_DIRECTIONS_:
Here are some records. Print all of them exactly.

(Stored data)
►
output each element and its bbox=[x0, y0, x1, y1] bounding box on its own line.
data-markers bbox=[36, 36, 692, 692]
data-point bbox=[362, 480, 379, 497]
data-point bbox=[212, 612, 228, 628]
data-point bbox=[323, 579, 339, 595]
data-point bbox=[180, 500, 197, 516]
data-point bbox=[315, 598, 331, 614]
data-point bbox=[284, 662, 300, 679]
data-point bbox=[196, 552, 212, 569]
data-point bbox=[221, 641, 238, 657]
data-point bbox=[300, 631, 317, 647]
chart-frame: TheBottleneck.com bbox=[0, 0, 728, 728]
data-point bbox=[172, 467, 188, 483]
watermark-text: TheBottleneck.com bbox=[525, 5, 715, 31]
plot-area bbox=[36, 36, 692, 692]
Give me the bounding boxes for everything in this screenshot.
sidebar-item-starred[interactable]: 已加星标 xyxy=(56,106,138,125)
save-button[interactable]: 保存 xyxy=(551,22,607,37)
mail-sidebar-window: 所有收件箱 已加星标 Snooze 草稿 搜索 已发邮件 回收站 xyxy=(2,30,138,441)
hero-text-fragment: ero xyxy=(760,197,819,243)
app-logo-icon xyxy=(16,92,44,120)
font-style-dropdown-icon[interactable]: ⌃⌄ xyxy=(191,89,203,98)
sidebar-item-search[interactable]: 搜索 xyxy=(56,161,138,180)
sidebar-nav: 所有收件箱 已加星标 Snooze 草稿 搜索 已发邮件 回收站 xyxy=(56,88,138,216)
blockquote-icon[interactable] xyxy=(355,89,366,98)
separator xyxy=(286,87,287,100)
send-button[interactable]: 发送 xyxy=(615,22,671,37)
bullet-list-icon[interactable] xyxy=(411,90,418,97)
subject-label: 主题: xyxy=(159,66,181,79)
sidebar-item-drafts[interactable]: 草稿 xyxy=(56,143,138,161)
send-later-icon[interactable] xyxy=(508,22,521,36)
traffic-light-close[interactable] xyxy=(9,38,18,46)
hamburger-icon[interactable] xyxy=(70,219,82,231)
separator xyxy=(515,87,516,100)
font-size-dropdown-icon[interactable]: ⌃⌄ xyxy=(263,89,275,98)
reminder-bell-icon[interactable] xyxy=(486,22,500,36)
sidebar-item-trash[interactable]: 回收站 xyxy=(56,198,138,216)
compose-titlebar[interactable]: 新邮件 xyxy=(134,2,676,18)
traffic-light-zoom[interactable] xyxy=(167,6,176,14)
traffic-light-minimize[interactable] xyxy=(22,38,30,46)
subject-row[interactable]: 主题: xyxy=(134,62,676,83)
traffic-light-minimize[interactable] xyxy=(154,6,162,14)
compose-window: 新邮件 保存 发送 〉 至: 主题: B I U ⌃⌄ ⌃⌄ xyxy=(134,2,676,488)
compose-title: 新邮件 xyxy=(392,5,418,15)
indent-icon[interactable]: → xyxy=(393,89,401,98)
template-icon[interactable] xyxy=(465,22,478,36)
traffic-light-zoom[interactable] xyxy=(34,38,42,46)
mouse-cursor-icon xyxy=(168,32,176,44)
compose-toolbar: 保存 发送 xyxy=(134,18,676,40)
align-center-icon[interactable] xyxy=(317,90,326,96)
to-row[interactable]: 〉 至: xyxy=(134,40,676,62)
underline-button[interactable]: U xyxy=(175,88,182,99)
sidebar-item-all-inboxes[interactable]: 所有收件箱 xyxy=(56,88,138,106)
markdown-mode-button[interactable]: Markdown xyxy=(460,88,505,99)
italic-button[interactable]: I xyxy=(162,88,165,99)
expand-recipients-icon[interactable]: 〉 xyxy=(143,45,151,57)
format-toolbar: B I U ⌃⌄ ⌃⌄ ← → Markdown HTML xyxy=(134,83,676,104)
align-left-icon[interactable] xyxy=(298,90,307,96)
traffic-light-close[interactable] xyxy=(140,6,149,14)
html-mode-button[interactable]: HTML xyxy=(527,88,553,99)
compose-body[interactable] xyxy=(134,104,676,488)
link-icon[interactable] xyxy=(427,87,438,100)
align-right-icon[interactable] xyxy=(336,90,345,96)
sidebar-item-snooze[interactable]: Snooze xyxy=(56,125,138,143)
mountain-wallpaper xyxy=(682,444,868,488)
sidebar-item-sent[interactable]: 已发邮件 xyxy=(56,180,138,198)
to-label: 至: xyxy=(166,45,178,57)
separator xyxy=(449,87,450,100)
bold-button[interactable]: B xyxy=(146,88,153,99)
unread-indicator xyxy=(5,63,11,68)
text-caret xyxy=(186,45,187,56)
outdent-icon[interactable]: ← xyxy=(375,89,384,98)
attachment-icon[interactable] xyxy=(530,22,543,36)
◄
_YOUR SOLUTION_:
output each element and its bbox=[x0, y0, x1, y1] bounding box on its own line.
data-markers bbox=[36, 36, 692, 692]
data-point bbox=[362, 480, 379, 497]
data-point bbox=[212, 612, 228, 628]
data-point bbox=[323, 579, 339, 595]
data-point bbox=[180, 500, 197, 516]
data-point bbox=[315, 598, 331, 614]
data-point bbox=[284, 662, 300, 679]
data-point bbox=[196, 552, 212, 569]
data-point bbox=[221, 641, 238, 657]
data-point bbox=[300, 631, 317, 647]
chart-frame: TheBottleneck.com bbox=[0, 0, 728, 728]
data-point bbox=[172, 467, 188, 483]
watermark-text: TheBottleneck.com bbox=[525, 5, 715, 31]
plot-area bbox=[36, 36, 692, 692]
Give me the bounding boxes for everything in this screenshot.
sidebar-item-starred[interactable]: 已加星标 xyxy=(56,106,138,125)
save-button[interactable]: 保存 xyxy=(551,22,607,37)
mail-sidebar-window: 所有收件箱 已加星标 Snooze 草稿 搜索 已发邮件 回收站 xyxy=(2,30,138,441)
hero-text-fragment: ero xyxy=(760,197,819,243)
app-logo-icon xyxy=(16,92,44,120)
font-style-dropdown-icon[interactable]: ⌃⌄ xyxy=(191,89,203,98)
sidebar-item-search[interactable]: 搜索 xyxy=(56,161,138,180)
sidebar-nav: 所有收件箱 已加星标 Snooze 草稿 搜索 已发邮件 回收站 xyxy=(56,88,138,216)
blockquote-icon[interactable] xyxy=(355,89,366,98)
separator xyxy=(286,87,287,100)
send-button[interactable]: 发送 xyxy=(615,22,671,37)
bullet-list-icon[interactable] xyxy=(411,90,418,97)
subject-label: 主题: xyxy=(159,66,181,79)
sidebar-item-drafts[interactable]: 草稿 xyxy=(56,143,138,161)
send-later-icon[interactable] xyxy=(508,22,521,36)
traffic-light-close[interactable] xyxy=(9,38,18,46)
hamburger-icon[interactable] xyxy=(70,219,82,231)
separator xyxy=(515,87,516,100)
font-size-dropdown-icon[interactable]: ⌃⌄ xyxy=(263,89,275,98)
reminder-bell-icon[interactable] xyxy=(486,22,500,36)
sidebar-item-trash[interactable]: 回收站 xyxy=(56,198,138,216)
compose-titlebar[interactable]: 新邮件 xyxy=(134,2,676,18)
traffic-light-zoom[interactable] xyxy=(167,6,176,14)
traffic-light-minimize[interactable] xyxy=(22,38,30,46)
subject-row[interactable]: 主题: xyxy=(134,62,676,83)
traffic-light-minimize[interactable] xyxy=(154,6,162,14)
compose-window: 新邮件 保存 发送 〉 至: 主题: B I U ⌃⌄ ⌃⌄ xyxy=(134,2,676,488)
compose-title: 新邮件 xyxy=(392,5,418,15)
indent-icon[interactable]: → xyxy=(393,89,401,98)
template-icon[interactable] xyxy=(465,22,478,36)
traffic-light-zoom[interactable] xyxy=(34,38,42,46)
mouse-cursor-icon xyxy=(168,32,176,44)
compose-toolbar: 保存 发送 xyxy=(134,18,676,40)
align-center-icon[interactable] xyxy=(317,90,326,96)
to-row[interactable]: 〉 至: xyxy=(134,40,676,62)
underline-button[interactable]: U xyxy=(175,88,182,99)
sidebar-item-all-inboxes[interactable]: 所有收件箱 xyxy=(56,88,138,106)
markdown-mode-button[interactable]: Markdown xyxy=(460,88,505,99)
italic-button[interactable]: I xyxy=(162,88,165,99)
expand-recipients-icon[interactable]: 〉 xyxy=(143,45,151,57)
format-toolbar: B I U ⌃⌄ ⌃⌄ ← → Markdown HTML xyxy=(134,83,676,104)
align-left-icon[interactable] xyxy=(298,90,307,96)
traffic-light-close[interactable] xyxy=(140,6,149,14)
html-mode-button[interactable]: HTML xyxy=(527,88,553,99)
compose-body[interactable] xyxy=(134,104,676,488)
link-icon[interactable] xyxy=(427,87,438,100)
align-right-icon[interactable] xyxy=(336,90,345,96)
sidebar-item-snooze[interactable]: Snooze xyxy=(56,125,138,143)
mountain-wallpaper xyxy=(682,444,868,488)
sidebar-item-sent[interactable]: 已发邮件 xyxy=(56,180,138,198)
to-label: 至: xyxy=(166,45,178,57)
separator xyxy=(449,87,450,100)
bold-button[interactable]: B xyxy=(146,88,153,99)
unread-indicator xyxy=(5,63,11,68)
text-caret xyxy=(186,45,187,56)
outdent-icon[interactable]: ← xyxy=(375,89,384,98)
attachment-icon[interactable] xyxy=(530,22,543,36)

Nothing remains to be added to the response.